The American Council on Exercise (ACE), America's nonprofit fitness advocate, suggests balancing caloric intake over a several day period and committing to physical activity to stay healthy through the holidays.
"To burn off a 3,000 calorie Thanksgiving Day meal, a 160 lb. person would have to run at a moderate pace for four hours, swim for five hours or walk for 30 miles. Many people don't just stop at the meal, snacking throughout the day can lead up to a total caloric intake of 4,500," says Dr Cedric Bryant, ACE chief exercise physiologist. "But it doesn't have to be this way, all foods can fit into a quality diet and exercise plan, including holiday delicacies."
You can make up for a feast of rich, higher-fat foods with lighter, lower-fat meals for the next couple of days. Or plan for tomorrow night's party with a low-calorie, low-fat breakfast and lunch.

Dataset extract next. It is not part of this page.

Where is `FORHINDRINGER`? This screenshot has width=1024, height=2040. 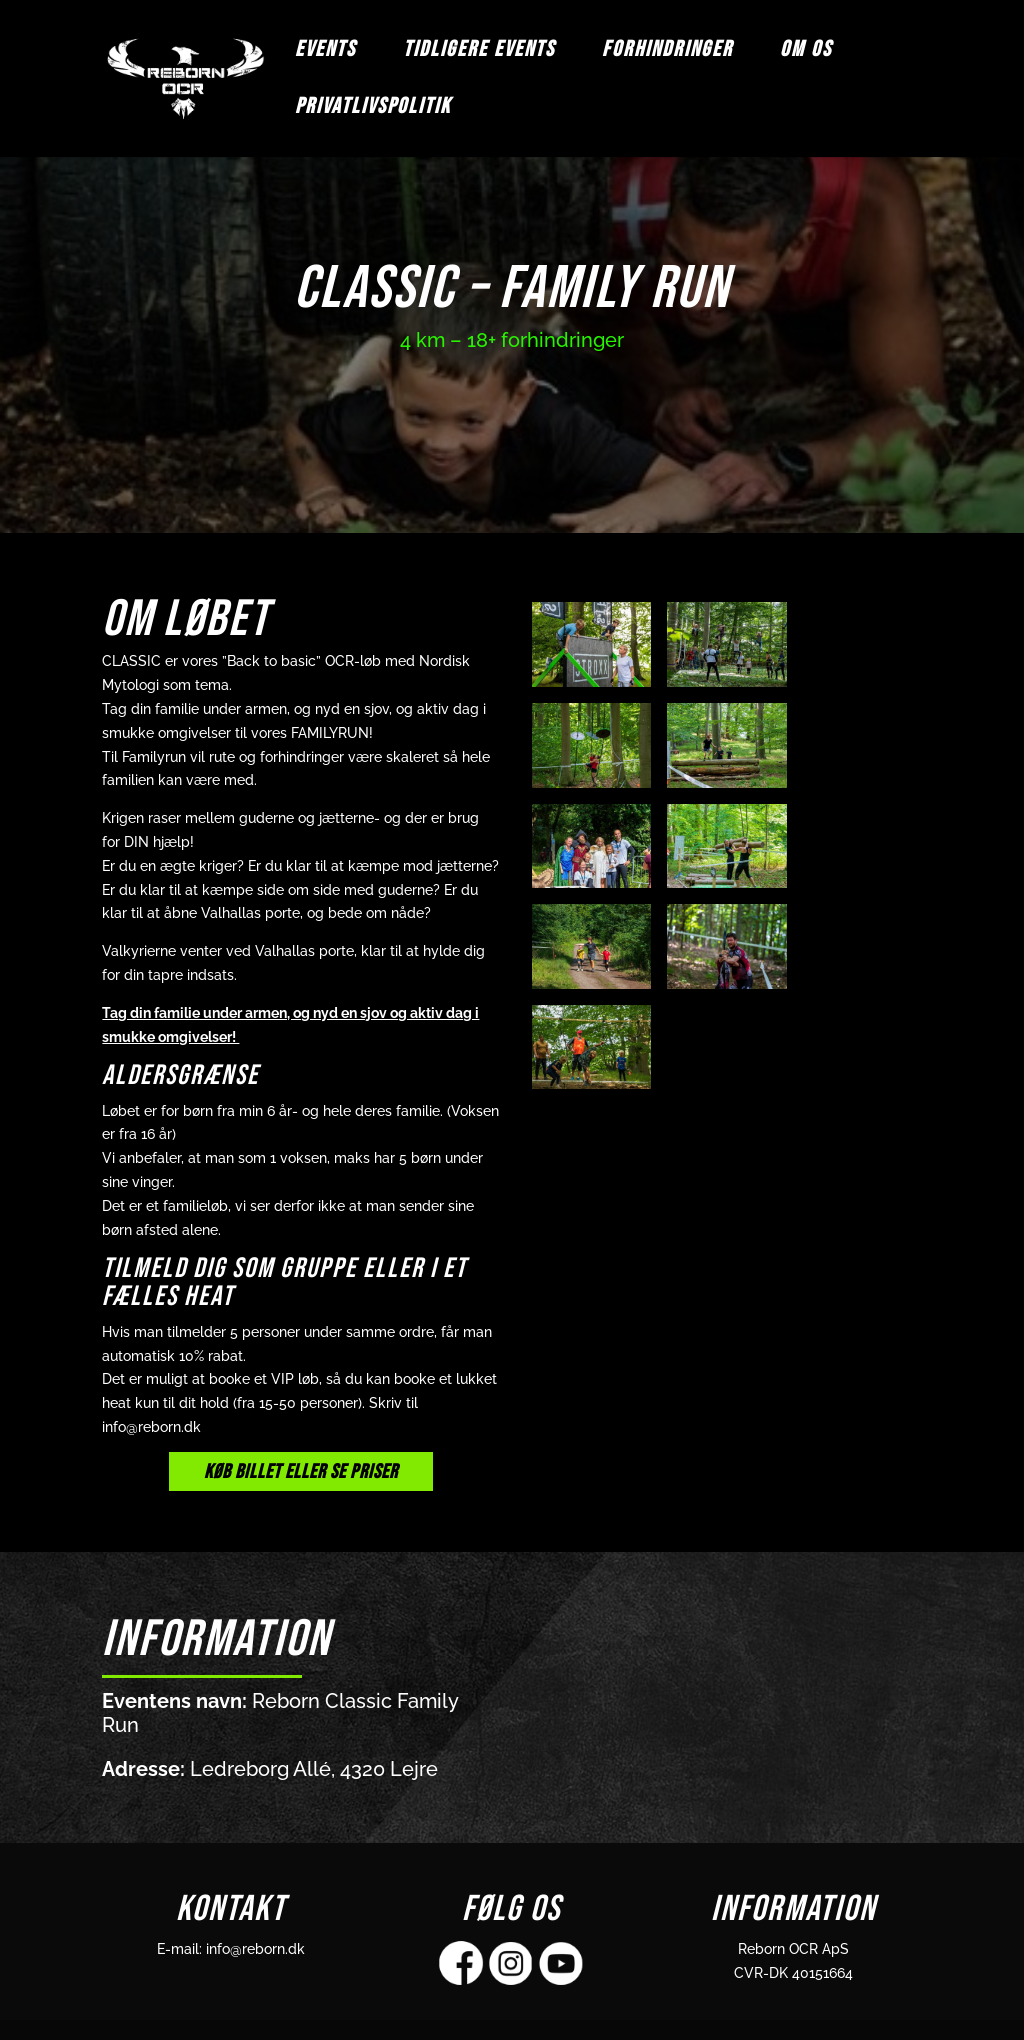 FORHINDRINGER is located at coordinates (667, 53).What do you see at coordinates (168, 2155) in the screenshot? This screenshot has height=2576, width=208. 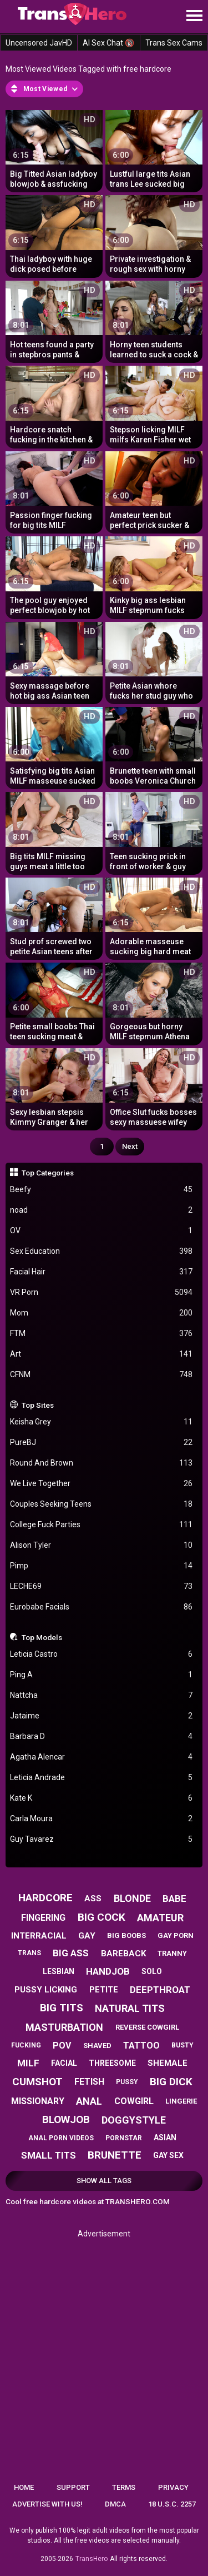 I see `gay sex` at bounding box center [168, 2155].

Look back and assess your diet over the past few days. Were you on the party circuit last weekend? Then look ahead. Are there celebrations looming?
Don't panic or feel guilty if your diet seems to have gotten out of hand. When you balance your intake over several days, you have the time to regain control.

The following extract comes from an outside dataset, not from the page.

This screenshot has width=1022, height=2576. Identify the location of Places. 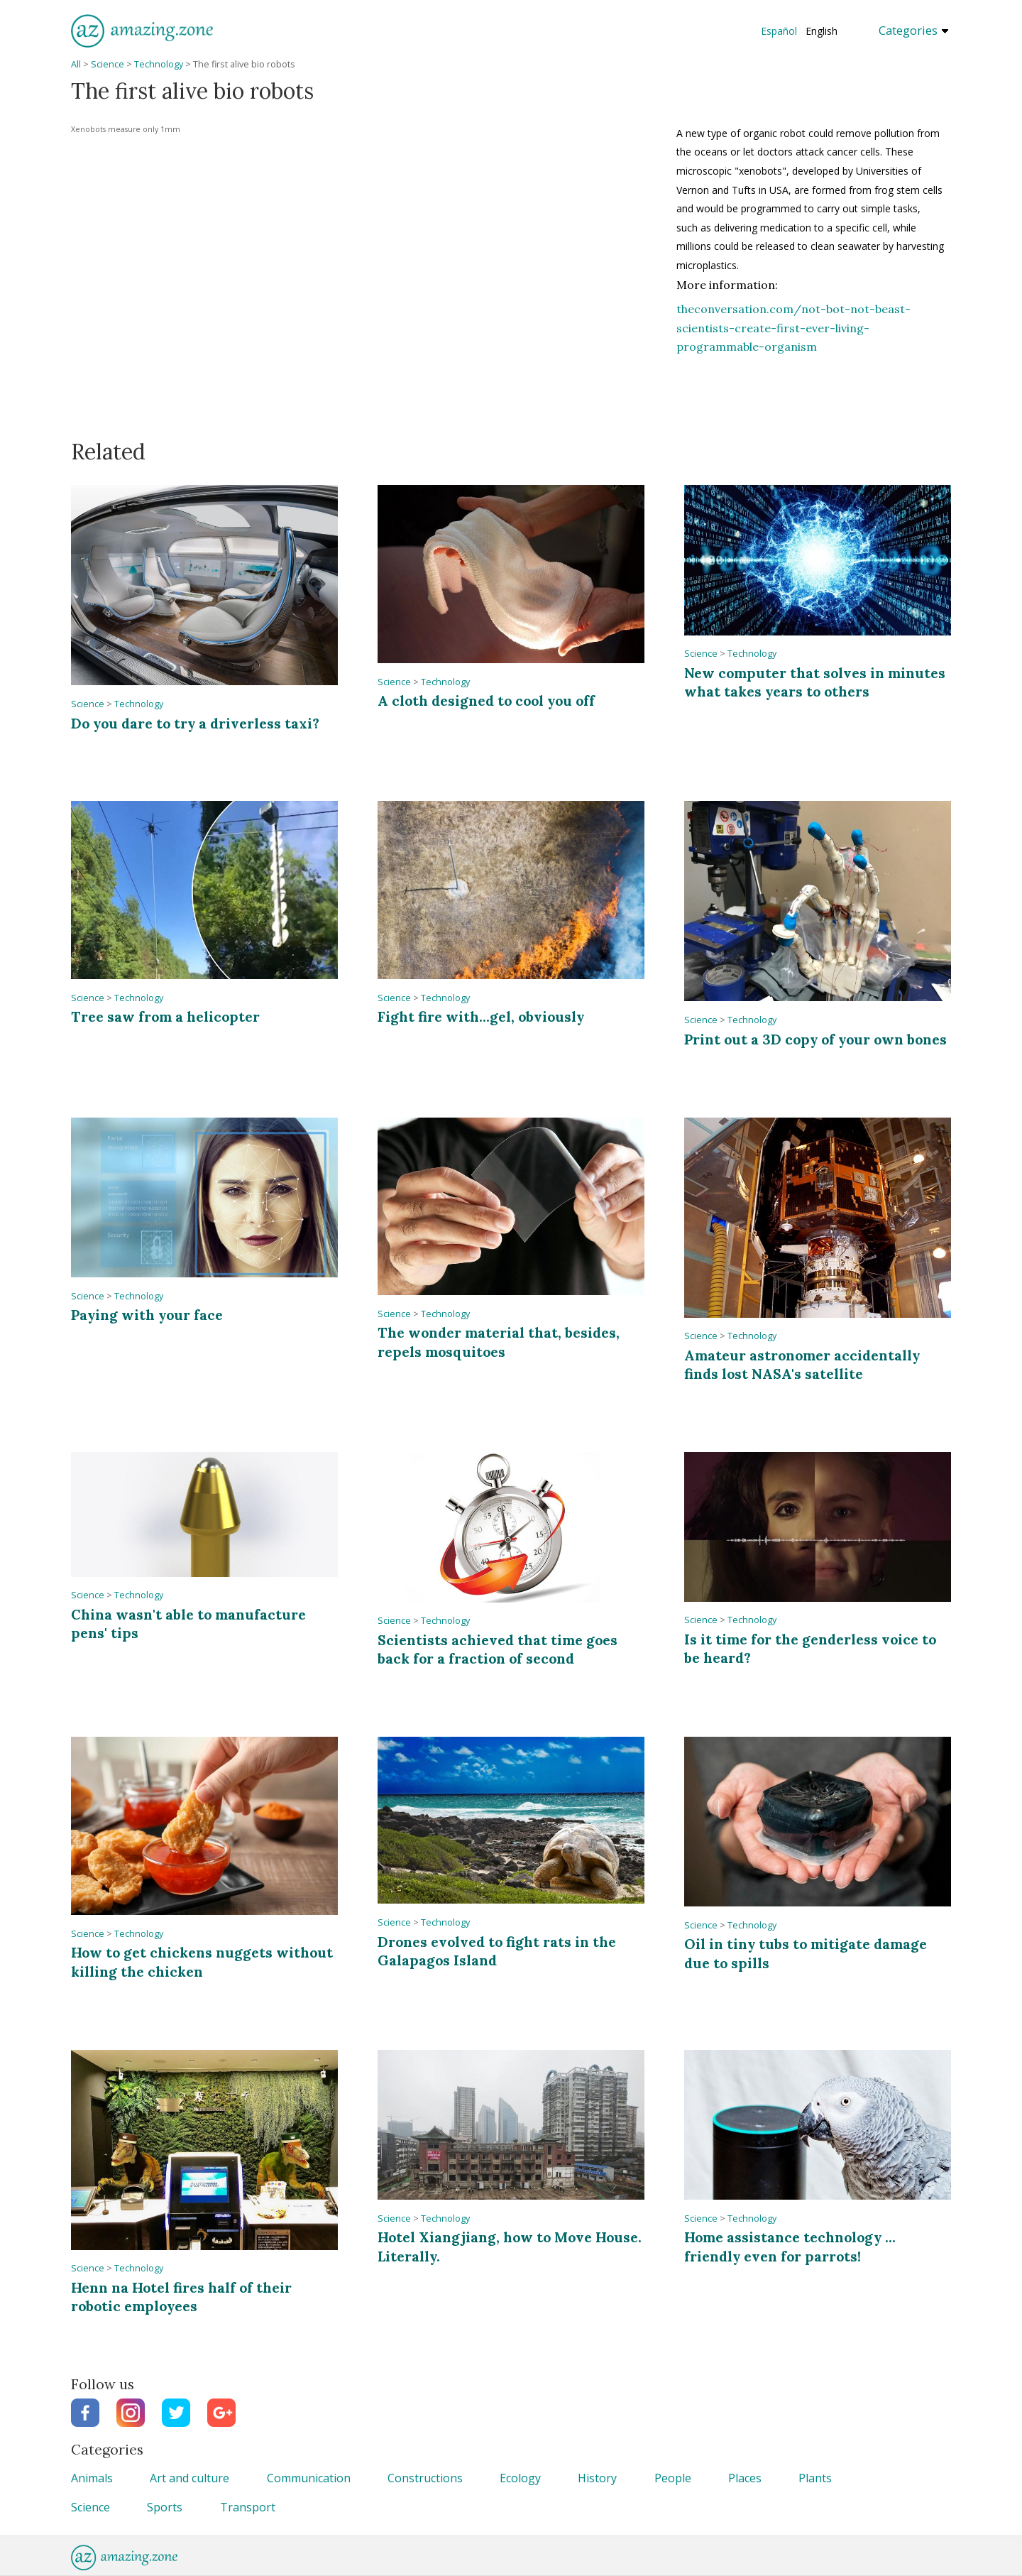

Make physical activity a regular habit. Beyond burning calories, exercise is essential for good health and well-being.
Have a salad, light soup or fruit before leaving home or prior to your meal.
Select only "special" or favorite foods at a holiday buffet -- leave standard fare like potato chips, nuts and rolls for the other guests.
Space the party beverages -- have a glass of sparkling water after a glass of wine or cup of eggnog.
Practice portion control. A smaller serving of the real thing can be very satisfying.